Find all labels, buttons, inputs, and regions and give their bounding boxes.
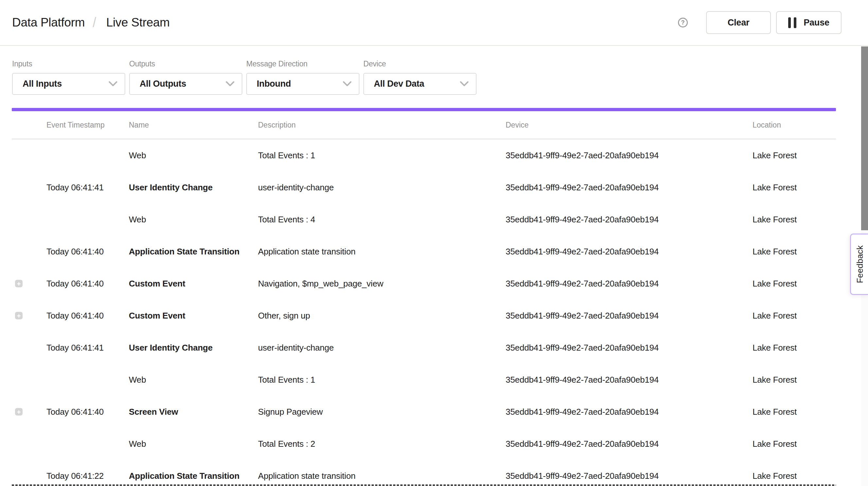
table-row: + Web Total Events : 1 35eddb41-9ff9-49e… [12, 364, 836, 396]
cell-location: Lake Forest [752, 471, 797, 481]
cell-name: User Identity Change [129, 343, 213, 353]
chevron-down-icon [460, 81, 469, 87]
cell-event-timestamp: Today 06:41:40 [46, 311, 104, 321]
cell-description: user-identity-change [258, 182, 334, 193]
table-row[interactable]: + Today 06:41:40 Custom Event Navigation… [12, 268, 836, 300]
dropdown-selected-value: Inbound [257, 79, 291, 89]
cell-device: 35eddb41-9ff9-49e2-7aed-20afa90eb194 [506, 407, 659, 417]
table-row: + Today 06:41:22 Application State Trans… [12, 460, 836, 486]
table-row: + Web Total Events : 4 35eddb41-9ff9-49e… [12, 204, 836, 236]
chevron-down-icon [226, 81, 235, 87]
pause-button[interactable]: Pause [776, 11, 841, 34]
scrollbar-thumb[interactable] [861, 47, 868, 230]
cell-location: Lake Forest [752, 439, 797, 449]
cell-device: 35eddb41-9ff9-49e2-7aed-20afa90eb194 [506, 343, 659, 353]
column-header-name: Name [129, 121, 149, 129]
cell-location: Lake Forest [752, 279, 797, 289]
cell-location: Lake Forest [752, 375, 797, 385]
filter-bar: Inputs All Inputs Outputs All Outputs Me… [12, 60, 476, 95]
cell-device: 35eddb41-9ff9-49e2-7aed-20afa90eb194 [506, 279, 659, 289]
filter-outputs: Outputs All Outputs [129, 60, 242, 95]
cell-device: 35eddb41-9ff9-49e2-7aed-20afa90eb194 [506, 215, 659, 225]
top-bar: Data Platform / Live Stream ? Clear Paus… [0, 0, 868, 46]
cell-device: 35eddb41-9ff9-49e2-7aed-20afa90eb194 [506, 247, 659, 257]
chevron-down-icon [108, 81, 117, 87]
column-header-description: Description [258, 121, 296, 129]
filter-message-direction: Message Direction Inbound [246, 60, 360, 95]
stream-accent-bar [12, 108, 836, 111]
clear-button[interactable]: Clear [706, 11, 771, 34]
cell-location: Lake Forest [752, 407, 797, 417]
message-direction-dropdown[interactable]: Inbound [246, 73, 360, 95]
cell-event-timestamp: Today 06:41:40 [46, 407, 104, 417]
cell-device: 35eddb41-9ff9-49e2-7aed-20afa90eb194 [506, 311, 659, 321]
cell-event-timestamp: Today 06:41:40 [46, 247, 104, 257]
cell-location: Lake Forest [752, 215, 797, 225]
cell-description: Application state transition [258, 247, 355, 257]
feedback-tab-label: Feedback [855, 245, 865, 283]
feedback-tab[interactable]: Feedback [850, 234, 868, 295]
cell-event-timestamp: Today 06:41:41 [46, 182, 104, 193]
filter-inputs: Inputs All Inputs [12, 60, 125, 95]
chevron-down-icon [343, 81, 351, 87]
cell-name: Screen View [129, 407, 178, 417]
pause-button-label: Pause [804, 18, 829, 28]
cell-device: 35eddb41-9ff9-49e2-7aed-20afa90eb194 [506, 150, 659, 160]
cell-description: Navigation, $mp_web_page_view [258, 279, 383, 289]
dropdown-selected-value: All Inputs [23, 79, 62, 89]
cell-name: Web [129, 439, 146, 449]
cell-name: Web [129, 375, 146, 385]
table-row: + Web Total Events : 2 35eddb41-9ff9-49e… [12, 428, 836, 460]
cell-name: Application State Transition [129, 247, 239, 257]
cell-name: Web [129, 215, 146, 225]
outputs-dropdown[interactable]: All Outputs [129, 73, 242, 95]
cell-description: user-identity-change [258, 343, 334, 353]
plus-icon: + [15, 408, 23, 416]
cell-description: Total Events : 1 [258, 375, 315, 385]
cell-event-timestamp: Today 06:41:41 [46, 343, 104, 353]
plus-icon: + [15, 280, 23, 287]
device-dropdown[interactable]: All Dev Data [363, 73, 476, 95]
table-row[interactable]: + Today 06:41:40 Screen View Signup Page… [12, 396, 836, 428]
filter-label: Message Direction [246, 60, 360, 68]
table-row[interactable]: + Today 06:41:40 Custom Event Other, sig… [12, 300, 836, 332]
cell-location: Lake Forest [752, 247, 797, 257]
cell-name: Web [129, 150, 146, 160]
cell-device: 35eddb41-9ff9-49e2-7aed-20afa90eb194 [506, 182, 659, 193]
cell-description: Signup Pageview [258, 407, 323, 417]
live-stream-table: Event Timestamp Name Description Device … [12, 111, 836, 486]
table-row: + Today 06:41:40 Application State Trans… [12, 236, 836, 268]
cell-name: Application State Transition [129, 471, 239, 481]
cell-location: Lake Forest [752, 182, 797, 193]
expand-row-button[interactable]: + [15, 280, 23, 287]
cell-device: 35eddb41-9ff9-49e2-7aed-20afa90eb194 [506, 375, 659, 385]
expand-row-button[interactable]: + [15, 312, 23, 320]
cell-event-timestamp: Today 06:41:40 [46, 279, 104, 289]
top-bar-actions: ? Clear Pause [678, 11, 841, 34]
table-row: + Today 06:41:41 User Identity Change us… [12, 171, 836, 204]
column-header-device: Device [506, 121, 529, 129]
help-icon[interactable]: ? [678, 18, 688, 28]
cell-location: Lake Forest [752, 311, 797, 321]
expand-row-button[interactable]: + [15, 408, 23, 416]
cell-location: Lake Forest [752, 343, 797, 353]
breadcrumb-root[interactable]: Data Platform [12, 16, 85, 29]
table-header-row: Event Timestamp Name Description Device … [12, 111, 836, 139]
pause-icon [788, 17, 796, 28]
table-row: + Web Total Events : 1 35eddb41-9ff9-49e… [12, 139, 836, 171]
breadcrumb-separator-icon: / [93, 15, 96, 30]
cell-name: Custom Event [129, 311, 185, 321]
filter-label: Inputs [12, 60, 125, 68]
filter-label: Device [363, 60, 476, 68]
cell-device: 35eddb41-9ff9-49e2-7aed-20afa90eb194 [506, 439, 659, 449]
dropdown-selected-value: All Outputs [140, 79, 186, 89]
dropdown-selected-value: All Dev Data [374, 79, 424, 89]
cell-description: Total Events : 4 [258, 215, 315, 225]
inputs-dropdown[interactable]: All Inputs [12, 73, 125, 95]
column-header-location: Location [752, 121, 781, 129]
column-header-event-timestamp: Event Timestamp [46, 121, 105, 129]
table-body: + Web Total Events : 1 35eddb41-9ff9-49e… [12, 139, 836, 486]
plus-icon: + [15, 312, 23, 320]
cell-description: Total Events : 2 [258, 439, 315, 449]
cell-description: Total Events : 1 [258, 150, 315, 160]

────

Once you have located every line with the word "value" in the material above, list those lines.

dropdown-selected-value: Inbound [257, 79, 291, 89]
dropdown-selected-value: All Inputs [23, 79, 62, 89]
dropdown-selected-value: All Outputs [140, 79, 186, 89]
dropdown-selected-value: All Dev Data [374, 79, 424, 89]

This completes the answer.